Gli Usa hanno reagito. Dopo la conferma a segretario della Osa di Luis Almagro, liberale grande accusatore delle dittature di Venezuela, Cuba e Nicaragua, hanno l’appoggio della maggioranza degli stati latini. Di fronte all’emergenza che sta toccando il continente, nessuno può permettersi il processo di destabilizzazione permanente tentato dal castro-chavismo. E c’è qualcosa di più profondo. Si tratta dell’uso politico-economico del narcotraffico, di cui una parte della sinistra radicale latina si è appropriata dagli anni Ottanta. In quella stagione le Farc, i guerriglieri marxisti colombiani, iniziarono a trasformarsi in uno dei principali cartelli mondiali della cocaina.

I peruviani di Sendero Luminoso li seguirono, senza ottenere il loro successo. La questione dilagò. Furono scoperti (e fotografati) i rapporti operativi tra il leader del Cartel de Medellin, Pablo Escobar, e i sandinisti in Nicaragua. Infine il governo cubano fece fucilare il generale Arnaldo Ochoa, accusato di essere il responsabile di una rete di narcotraffico, ma non riuscì mai a dissipare ombre e accuse sulla questione. In questa lunga, complicata e perversa vicenda, che negli ultimi decenni aveva allungato le sue ombre su tutto il continente, compreso Messico e Argentina, entrò prepotentemente da protagonista il regime venezuelano.

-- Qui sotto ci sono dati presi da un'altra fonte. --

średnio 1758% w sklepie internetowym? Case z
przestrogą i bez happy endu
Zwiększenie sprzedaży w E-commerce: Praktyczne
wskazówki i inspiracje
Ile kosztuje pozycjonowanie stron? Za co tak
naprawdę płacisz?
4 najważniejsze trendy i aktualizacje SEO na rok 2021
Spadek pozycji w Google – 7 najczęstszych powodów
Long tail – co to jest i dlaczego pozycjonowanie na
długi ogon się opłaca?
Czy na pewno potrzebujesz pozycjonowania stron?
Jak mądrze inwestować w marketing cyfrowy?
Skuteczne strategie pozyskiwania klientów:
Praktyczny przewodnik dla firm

Gli Usa hanno presentato un atto di accusa completo verso il Cártel de los Soles, come è conosciuta la versione narcotrafficante del regime, individuando i capi nei suoi uomini duri: Diosdado Cabello e Tareck El Assaimi (la mente), insieme a Maduro e altri esponenti. Alcuni sono già in carcere, a partire da Hugo Carvajal Barros, alias el Pollo, ex capo dei servizi segreti venezuelani, preso in Spagna. La realtà è profonda. Del Cártel de los Soles si parla dalla fine degli anni novanta, quando alcuni generali furono implicati in questioni di narcotraffico. Negli anni di Chavez il Venezuela diventò l’alleato organico delle Farc. Con l’uscita della Dea dal paese, era il centro più sicuro per le reti di trafficanti europei e messicani.

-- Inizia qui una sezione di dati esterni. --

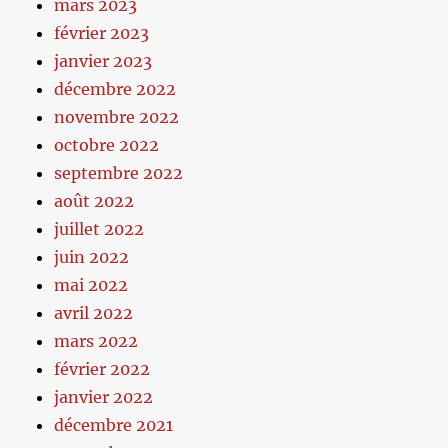
mars 2023
février 2023
janvier 2023
décembre 2022
novembre 2022
octobre 2022
septembre 2022
août 2022
juillet 2022
juin 2022
mai 2022
avril 2022
mars 2022
février 2022
janvier 2022
décembre 2021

Iniziò a strutturarsi una organizzazione con militari bolivariani, funzionari di partito, guerriglieri colombiani, ma il segreto era impossibile. Quando fu ucciso la testa delle relazioni internazionali (e della droga) delle Farc, Raul Reyes, nei suoi computer furono trovate prove dei loro rapporti con lo stesso Chavez. Gli scandali si susseguirono, dalla droga caricata da funzionari della guardia nazionale bolivariana su aerei di Air France, fino all’arresto clamoroso dei nipoti di Maduro. Questi, dall’Honduras, aveva organizzato una rete in grande stile per il trasporto di cocaina a New York (e ora sono in carcere negli Usa).

La questione è esplosa. Oltre ai tradizionali gruppi criminali e terroristici, il Venezuela è la base dell’altro gruppo narco-terrorista colombiano (l’Eln filo-cubano). Il dirigente politico delle Farc, Jesus Santrich, deputato, viene filmato mentre gestisce narcotraffico: fugge e si scopre è al sicuro proprio in Venezuela. Ora Maduro pensava di mettere tutto in secondo piano, ma la taglia degli Usa è un pugno in faccia. Non è solo un problema venezuelano. Tutto il mondo è movimento, non si sa come usciremo da questo sconvolgimento epocale, ma gli Usa hanno dimostrato, almeno per ora, che non intendono rinunciare alla sfida globale. Come finirà, e se questo contribuirà a salvare il Venezuela dalla peggiore dittatura mai conosciuta, sarà parte di questa storia.